Everytime I walk down our stairs, I see this metal artwork by David Butler which hangs in our home, and it makes me think of days like today.
The sky is clear, the sun is bright and the temperature has continued to warm. Sure, it’s jacket weather, but I like that much more than parka weather. Out back the house sparrows are building nests in the various birdhouses. New birds are arriving every day. Red-winged blackbirds. Grackles. Yesterday, there were two noisy crows. Some nights we hear an eastern screech owl up in the spruces. I’ve gone out in the morning in the hopes of spotting it, but it’s easy for a big bird to hide in a huge spruce tree.
David Butler was an African American artist from Good Hope Louisiana. He lived from 1898 to 1997. Mr. Butler learned to make sculpture not from an art school, but from his father. In the early 60s, he sustained an injury at work in a box factory and retired. After that he began creating tin objects and I read the local kids called him The Tin Man. He festooned his bicycle with his work and so became kind of a mobile gallery in his community. I also read that his work was inspired by dreams, which he characterized as being from God.
What sort of creature is this we have hanging in our home? A green-tailed squirrel? Or is it a bird on a striped tree? I’ll leave that to you. It makes me smile and I hope it has the same effect on you.

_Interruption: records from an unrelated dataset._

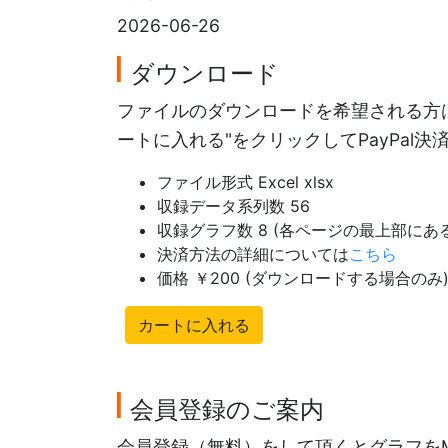
2026-06-26
ダウンロード
ファイルのダウンロードを希望される方は
ートに入れる"をクリックしてPayPal
ファイル形式 Excel xlsx
収録データ系列数 56
収録グラフ数 8 (各ページの最上部に
決済方法の詳細については
こちら
価格 ￥200 (ダウンロードする場合のみ
カートに入れる
会員登録のご案内
会員登録（無料）をして頂くとグラフを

Whatever that is, it’s happy. We are having the first flush of spring here too, shirtsleeve weather today, just in time for me to have new windows in front of my house that actually open, which has not been the case in years.
This artist’s story makes me think of the Museum of Visionary Art about an hour from me in Baltimore, do you know about it? They bill themselves as “America’s official national museum, education center, and repository for self-taught and intuitive artistry.’ https://www.avam.org/
I’ve never been to Baltimore. I bet it’s a fascinating museum.